Japan is different: it was what the US permitted them to retain after WWII, to maintain continuity as they reshaped postwar Japan. If the US had forced too much change too fast, there could have been resistance.
The first two essays explain what these new dimensions are, with the second focusing on the logic of coupling. The third essay, which I am still working on, turns to detailed case studies.
If you are interested in reviewing or analyzing my arguments, I would be deeply grateful. I’ve attached my Medium link below and would very much welcome any feedback or criticism.
https://medium.com/why-democracy-fails/beyond-separation-of-...

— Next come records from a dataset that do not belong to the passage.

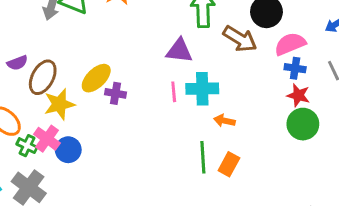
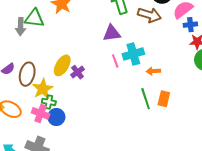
purple cross: (115, 93) -> (77, 72), turned -32
green cross: (27, 146) -> (49, 102), moved

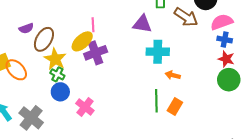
pink line: (115, 61) -> (93, 25), moved
purple cross: (77, 72) -> (96, 53), size x1.5
yellow star: (43, 89) -> (55, 59), turned -30
pink cross: (41, 113) -> (85, 107), moved

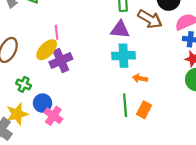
purple triangle: (142, 24) -> (120, 30), moved
yellow star: (55, 59) -> (17, 114), moved, turned 30
blue circle: (60, 92) -> (43, 103), moved

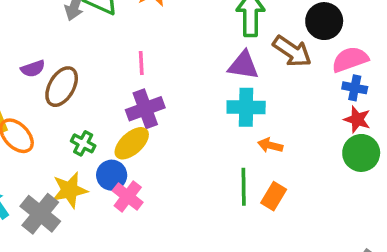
yellow ellipse: (47, 50) -> (132, 143), moved

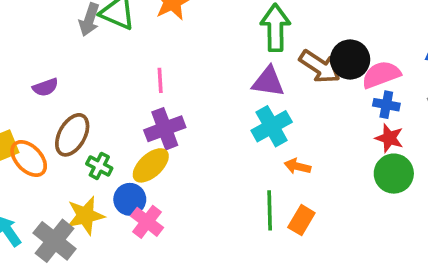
black circle: (324, 21) -> (350, 59), moved
brown ellipse: (62, 87) -> (72, 135), moved
cyan cross: (246, 107) -> (272, 126), turned -30

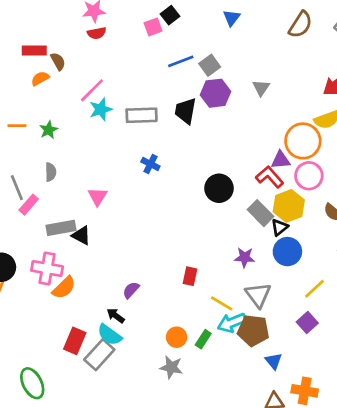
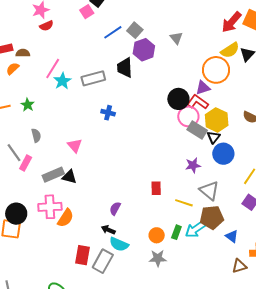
brown semicircle: (58, 61) -> (23, 53), turned -48
pink circle: (309, 176) -> (188, 116), moved
black circle: (219, 188) -> (178, 99), moved
cyan arrow: (232, 323) -> (195, 229), moved
cyan semicircle: (110, 335) -> (119, 244), moved

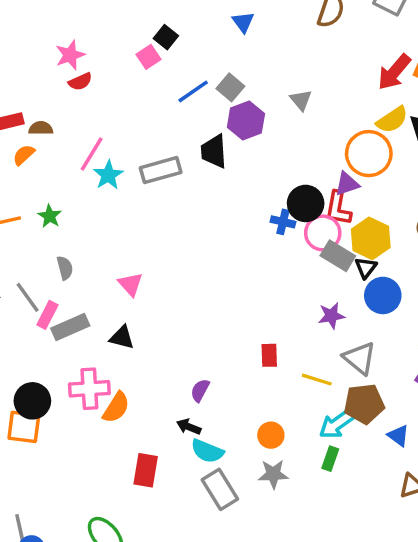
red L-shape: (198, 102) -> (338, 208), turned -115
blue cross: (108, 113) -> (283, 222), moved
gray rectangle: (53, 175) -> (70, 327), moved
green rectangle: (176, 232) -> (330, 459), moved
gray rectangle: (103, 261) -> (220, 489), moved, turned -60

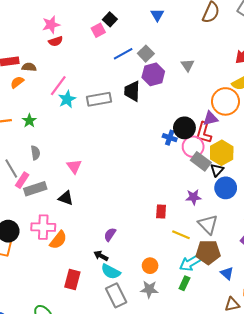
red rectangle: (269, 355) -> (161, 211), moved

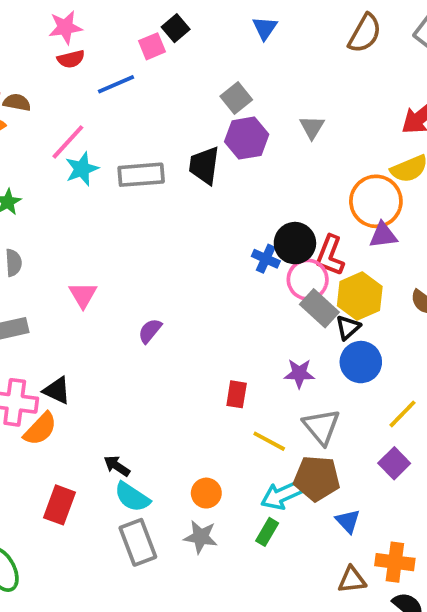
blue line: (123, 54) -> (116, 84), moved
purple triangle: (210, 118) -> (383, 235), moved
black triangle: (66, 198) -> (57, 390), moved
purple semicircle: (110, 234) -> (150, 331), moved

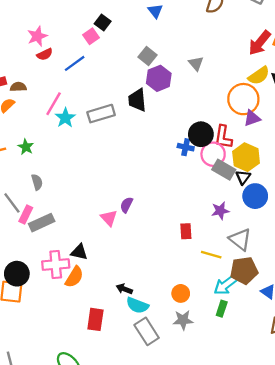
pink triangle: (83, 295) -> (109, 218), moved

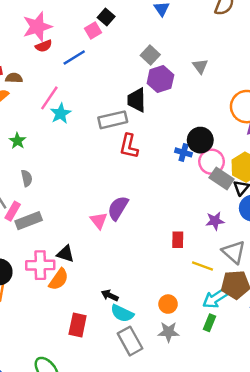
pink star: (37, 36) -> (37, 27), size x1.4
gray rectangle: (101, 114) -> (113, 120), moved
red L-shape: (223, 137) -> (129, 146), moved
purple semicircle: (126, 205) -> (118, 208), size x1.5

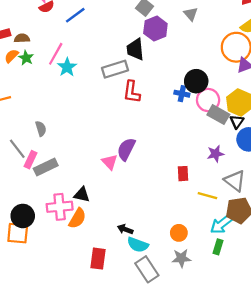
green star: (17, 141) -> (26, 58), moved

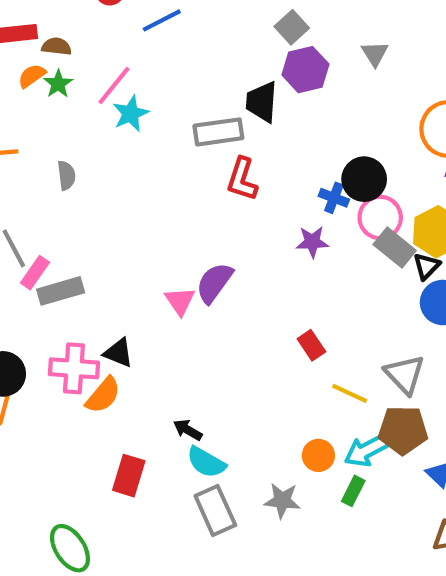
gray semicircle: (41, 129) -> (66, 175), moved
purple star: (216, 154) -> (312, 242), moved
red rectangle: (183, 174) -> (311, 345), turned -40
orange circle: (179, 233) -> (318, 455), moved

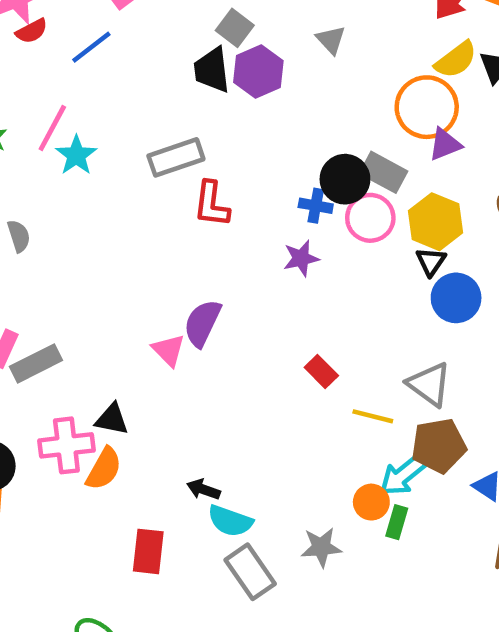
black trapezoid: (262, 102) -> (212, 70), moved
gray rectangle: (395, 247) -> (383, 172), moved
orange circle: (318, 455) -> (371, 502), moved

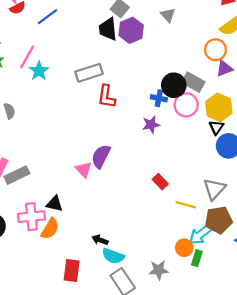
orange circle: (427, 107) -> (215, 50), size x0.7
gray triangle: (429, 384) -> (214, 189), turned 35

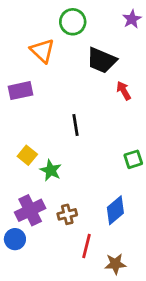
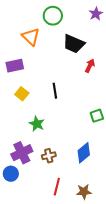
red arrow: (124, 91) -> (90, 66), turned 56
yellow square: (27, 155) -> (22, 94), moved
red line: (86, 246) -> (57, 187), moved

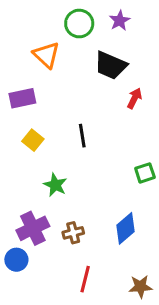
purple star: (96, 14) -> (120, 21), moved
brown star: (84, 192) -> (140, 287), moved

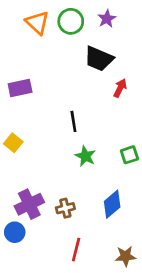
orange triangle: (46, 55) -> (37, 23), moved
yellow square: (33, 140) -> (13, 143), moved
green star: (55, 185) -> (85, 156), moved

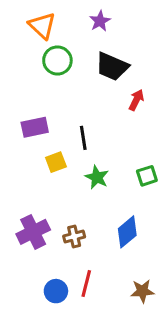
purple star: (107, 19) -> (100, 21), moved
green circle: (71, 21) -> (57, 60), moved
purple rectangle: (20, 88) -> (35, 127), moved
yellow square: (13, 143) -> (56, 162), moved, turned 30
blue circle: (15, 232) -> (56, 291), moved

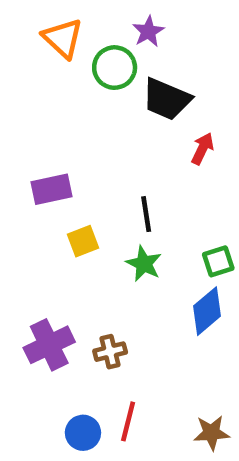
green circle: (57, 60) -> (115, 68), moved
black line: (83, 138) -> (146, 214), moved
blue diamond: (127, 232) -> (207, 311), moved

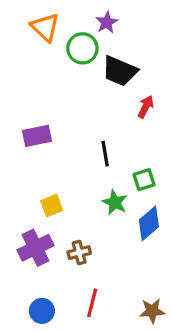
yellow square: (83, 241) -> (52, 206), moved
green square: (218, 261) -> (144, 180), moved
green star: (144, 264) -> (115, 202), moved
blue circle: (83, 433) -> (42, 311), moved

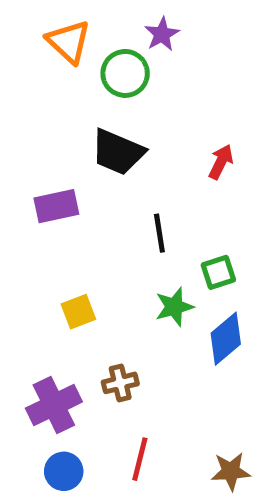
black trapezoid: (120, 71) -> (118, 152), moved
green star: (115, 202) -> (174, 307), turned 30
purple cross: (35, 248) -> (54, 405), moved

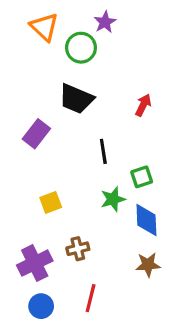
purple rectangle: (56, 206) -> (36, 134), turned -40
blue diamond: (226, 339) -> (146, 220), turned -52
brown star: (231, 471) -> (148, 265), moved

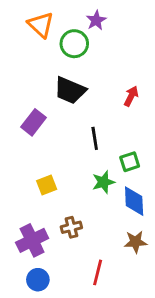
red line: (91, 298) -> (98, 272), moved

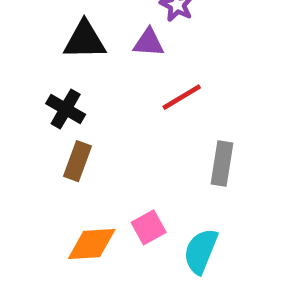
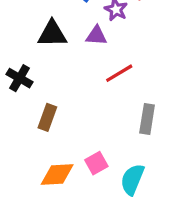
black cross: (66, 109) -> (20, 78), moved

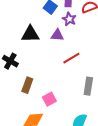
pink square: (96, 163) -> (49, 99), moved

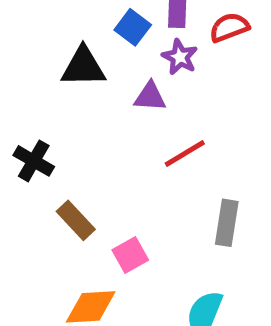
black triangle: (30, 34) -> (83, 67), moved
brown rectangle: (27, 85) -> (76, 220), turned -63

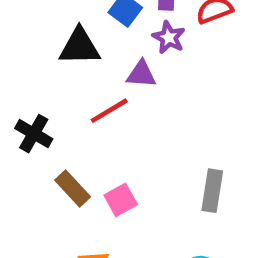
red line: (185, 154) -> (109, 111), moved
pink square: (130, 255) -> (121, 200), moved

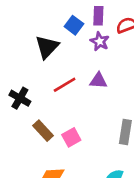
black triangle: (80, 47) -> (47, 47), turned -45
purple triangle: (141, 74) -> (98, 81), moved

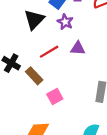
purple star: (100, 41) -> (65, 22), moved
brown rectangle: (43, 131) -> (34, 76), moved

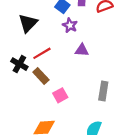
black triangle: (34, 20) -> (28, 23), moved
red line: (49, 52) -> (42, 53), moved

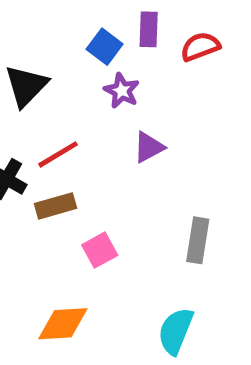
purple triangle: (82, 50) -> (149, 147), turned -32
brown rectangle: (41, 76) -> (56, 206), turned -63

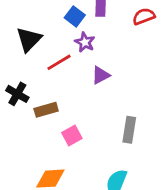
red semicircle: (200, 47) -> (144, 16), moved
red line: (58, 154) -> (59, 62), moved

In 7+ centuries Britain(/UK) the ruling class never had a revolution/civil war that lasted longer than a generation, hence the builtin default action is to continue with the monarchy and associated class system. This also avoids all the (enormous) internal and external turmoil I cited. (PS In the age of social media I don't think you can call a popular referendum 'democracy', Brexit being the very obvious example. It depends on how literate the electorate at large are, and how tight(/loose/nonexistent) the controls on media spending to manipulate them are.)
Whereas in Japan, it was the US occupation post-WWII which intentionally decided to keep the monarchy for social cohesion, while reducing it to being titular, and abolishing the nobility. This was the US's (and MacArthur's) architecting, not Japan's. It's not like Japan had a referendum or parliamentary debate about the Showa Consitution [0]. And one intent was to prevent Japan fracturing internally, but to keep it from going imperialist again, and totally dependent on the US militarily. (Japan didn't even have provision for a constitutional referendum until a decade ago, and if it ever achieves the 2/3 support to have one, it'll more likely be about removing the Self-Defense Clause than abolishing/reducing the monarchy.)
It would be an interesting what-if to conjecture how the US might have reshaped Britain in the 1940s, like Japan.
Re your article, it's a strength not a weakness that the US doesn't have a national/federal referendum, most states have a pretty active ballot initiative system, so e.g. state taxation, legalizing marijuana etc. can be tried out and then we have statistics to inform federal (legislative) policy-making, plus there's less inertia to undoing bad decisions, like when Michigan nearly taxed itself out of existence and all its jobs and young people emigrated (internally).
I wouldn't say the UK has a disciplined approach to referendums. You can't even tell what % of GDP was spent (by third-parties) on political/social-media influence campaigns during 2015/6 (Brexit referendum), not even now a decade later. Not just [1] but all the other campaigns and interest groups.